Both a.c. and d.c. systems comprise two main components, a transmitting element and a receiving element. The two being interconnected by wiring that provides the signal path. The word 'synchronous' means 'happening at the same time', which infers that when the transmitter is moved, the receiving element, normally an indicator, will follow that movement instantly.
4.1 DESYNN SYSTEM
There are a variety of different types of Desynn systems available:
The Basic Desynn is generally operated by a rotary motion, however linear
versions are also found. The conversion from linear to rotary motion being achieved by a push rod and gear wheel.
The Micro Desynn was designed to magnify the small movement obtained by such items as pressure measuring devices. They are operated by linear motion.
The Slab Desynn was designed to overcome signally errors inherent in the basic Desynn system. In the vast majority of instances the errors in the basic Desynn could be considered insignificant.

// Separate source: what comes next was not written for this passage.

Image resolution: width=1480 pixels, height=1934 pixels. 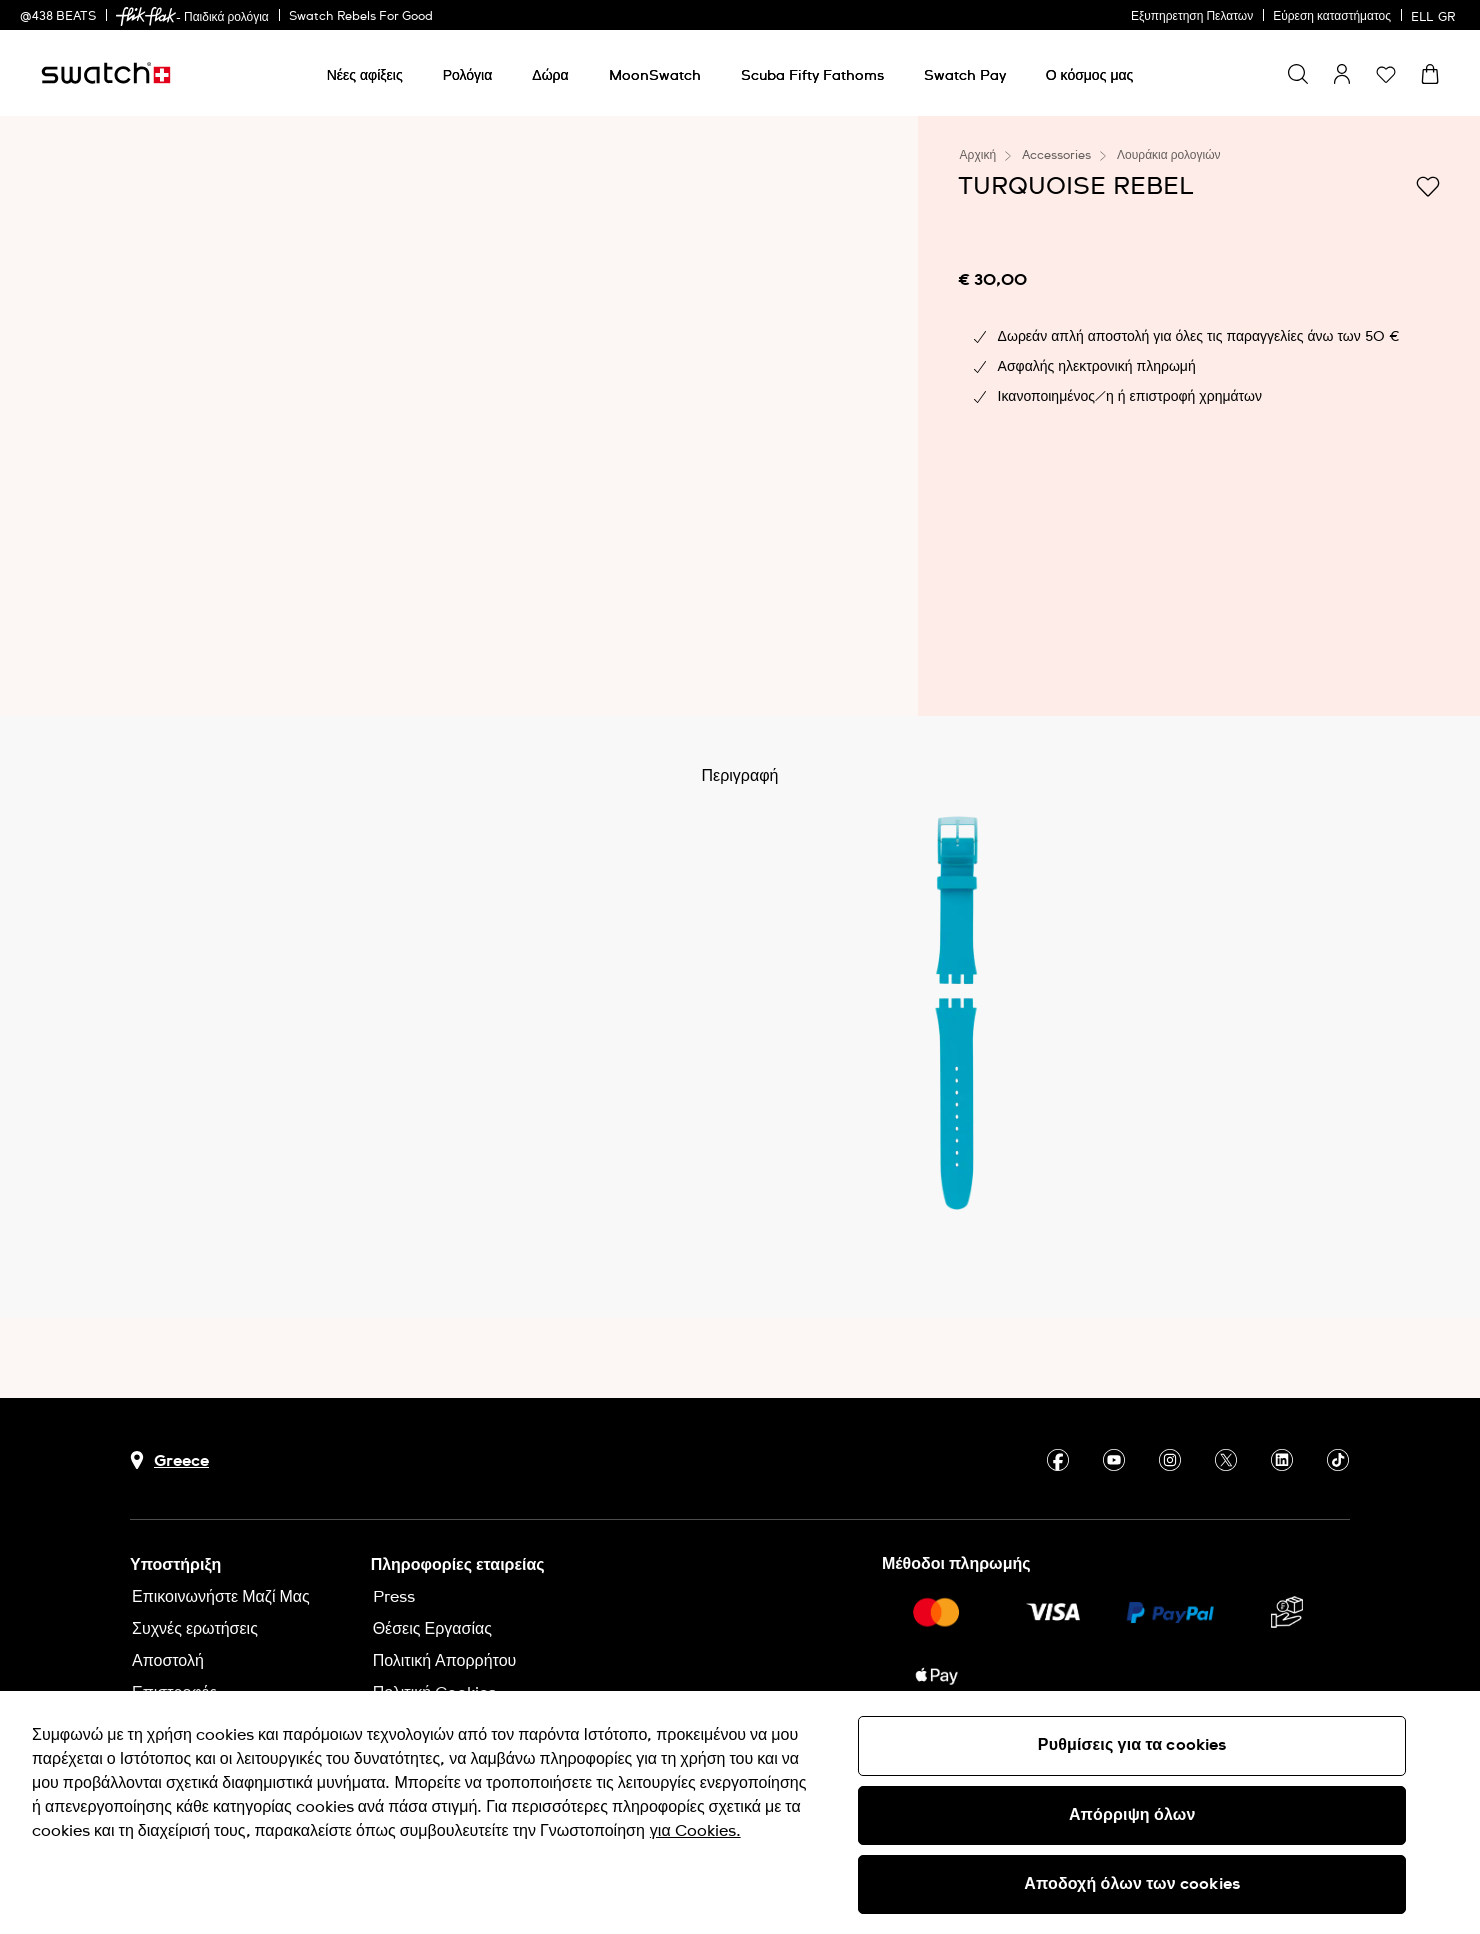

4.1.1 THE BASIC DESYNN 4.1.1.1 Construction
In the basic Desynn system the transmitter comprises an endless resistance wound on a circular former, this arrangement being referred to as a 'Toroidal Resistance'.
Equally spaced at 120° intervals around the resistor are 3 tappings, it is to these that the signal wires are connected. Running on the resistor are two wiper arm type contacts that are spaced apart by 180° and insulated from one another, it is to these that system power is applied.